I need to explain to you about opiate potencies because I know, if you have been paying attention at all to what the drug company salesman has been saying, it’s confusing. Because they all have a different story. The FDA, when they assess opiate potencies, they do it very differently than any other drug. They take the super, the little 5% sample. That says the drug is super-potent and they use it. First of all, they don’t want to get screamed at by some senator running for election next year, they want to do no harm and they are absolutely convinced that if it’s not enough you are going to change the dose tomorrow anyway. They don’t know that the patients don’t tell you it’s not working, they increase it on their own or whatever. And the drug companies love this because they do their pricing based upon the cost of the other guys therapy. My proof? When Nalbuphine was introduced, it says Nalbuphine is milligram for milligram as potent as morphine. Well, it is as a sedative, but as an analgesic it takes 1 ½ to 2 times as much. Same thing with Butorphanol. They said 2 mg equals 10. Doesn’t. Takes 3 to 4. When meperidine was introduced it says 50 mg of Demerol equals the analgesic potency of 10 mg of morphine. Wrong. Takes 100. Fentanyl patches are twice as good as Jansen says they are. And Purdue-Frederick is now saying that OxyContin is twice as good as morphine. I don’t think so. I think it’s 1 ½ times.
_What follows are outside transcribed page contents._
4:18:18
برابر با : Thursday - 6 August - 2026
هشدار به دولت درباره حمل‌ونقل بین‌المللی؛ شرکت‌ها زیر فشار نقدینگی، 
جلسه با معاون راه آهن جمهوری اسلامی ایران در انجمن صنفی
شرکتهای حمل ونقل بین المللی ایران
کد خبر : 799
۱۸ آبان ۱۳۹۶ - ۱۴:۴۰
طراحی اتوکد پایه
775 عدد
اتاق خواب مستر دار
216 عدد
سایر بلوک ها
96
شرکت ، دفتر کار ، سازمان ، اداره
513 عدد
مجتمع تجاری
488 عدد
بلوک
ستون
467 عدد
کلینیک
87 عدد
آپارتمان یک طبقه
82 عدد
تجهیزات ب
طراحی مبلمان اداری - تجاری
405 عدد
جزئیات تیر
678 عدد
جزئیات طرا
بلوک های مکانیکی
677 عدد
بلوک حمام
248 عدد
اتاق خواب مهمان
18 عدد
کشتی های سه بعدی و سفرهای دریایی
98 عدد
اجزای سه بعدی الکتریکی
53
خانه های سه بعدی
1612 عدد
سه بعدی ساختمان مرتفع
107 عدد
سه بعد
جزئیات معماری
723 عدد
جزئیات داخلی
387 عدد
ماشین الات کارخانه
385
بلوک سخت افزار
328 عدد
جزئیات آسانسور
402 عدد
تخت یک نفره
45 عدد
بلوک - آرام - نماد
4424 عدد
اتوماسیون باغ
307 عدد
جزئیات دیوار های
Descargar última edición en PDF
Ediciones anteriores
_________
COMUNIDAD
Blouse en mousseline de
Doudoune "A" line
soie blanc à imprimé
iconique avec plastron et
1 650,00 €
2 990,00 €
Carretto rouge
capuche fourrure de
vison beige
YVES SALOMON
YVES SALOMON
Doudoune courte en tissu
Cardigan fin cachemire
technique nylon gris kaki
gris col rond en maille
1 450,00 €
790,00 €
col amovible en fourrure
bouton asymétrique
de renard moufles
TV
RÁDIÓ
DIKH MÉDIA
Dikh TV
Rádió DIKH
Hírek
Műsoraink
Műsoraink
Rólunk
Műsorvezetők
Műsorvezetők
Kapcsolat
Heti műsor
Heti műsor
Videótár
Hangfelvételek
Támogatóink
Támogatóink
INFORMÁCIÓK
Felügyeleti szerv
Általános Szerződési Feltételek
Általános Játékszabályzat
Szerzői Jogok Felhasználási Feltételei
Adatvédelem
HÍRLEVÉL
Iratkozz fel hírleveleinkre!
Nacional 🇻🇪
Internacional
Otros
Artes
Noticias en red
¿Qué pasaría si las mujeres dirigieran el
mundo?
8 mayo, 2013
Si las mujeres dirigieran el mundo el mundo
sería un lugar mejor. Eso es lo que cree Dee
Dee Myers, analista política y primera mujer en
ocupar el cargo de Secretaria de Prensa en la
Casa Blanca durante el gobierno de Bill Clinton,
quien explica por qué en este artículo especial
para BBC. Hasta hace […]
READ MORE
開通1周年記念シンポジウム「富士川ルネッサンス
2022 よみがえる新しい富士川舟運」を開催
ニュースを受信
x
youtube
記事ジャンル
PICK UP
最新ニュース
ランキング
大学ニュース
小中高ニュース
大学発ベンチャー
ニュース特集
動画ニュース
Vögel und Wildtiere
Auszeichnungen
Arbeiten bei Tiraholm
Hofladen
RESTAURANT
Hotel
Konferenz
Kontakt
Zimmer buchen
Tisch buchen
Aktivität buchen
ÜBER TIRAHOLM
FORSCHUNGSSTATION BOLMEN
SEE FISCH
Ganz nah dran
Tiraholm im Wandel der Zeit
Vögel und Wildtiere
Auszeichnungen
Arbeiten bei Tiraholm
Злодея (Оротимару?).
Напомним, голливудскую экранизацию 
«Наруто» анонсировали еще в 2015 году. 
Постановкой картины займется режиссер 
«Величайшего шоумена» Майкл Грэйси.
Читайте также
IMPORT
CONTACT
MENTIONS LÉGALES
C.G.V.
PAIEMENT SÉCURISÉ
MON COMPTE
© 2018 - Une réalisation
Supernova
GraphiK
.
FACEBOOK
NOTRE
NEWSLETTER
What I suggest however, is that you use those conservative potencies but understand that on day two you need to get a report back from the patient on how they are doing and adjust the dose based upon t he patient response. Because about 10% or so will respond to those lower doses. About 80% will respond to a higher dose and 10% will need a much higher dose. Remember there’s a 10% over here that needs lower doses, there are people who are going to need higher just because it balances out the human response curve.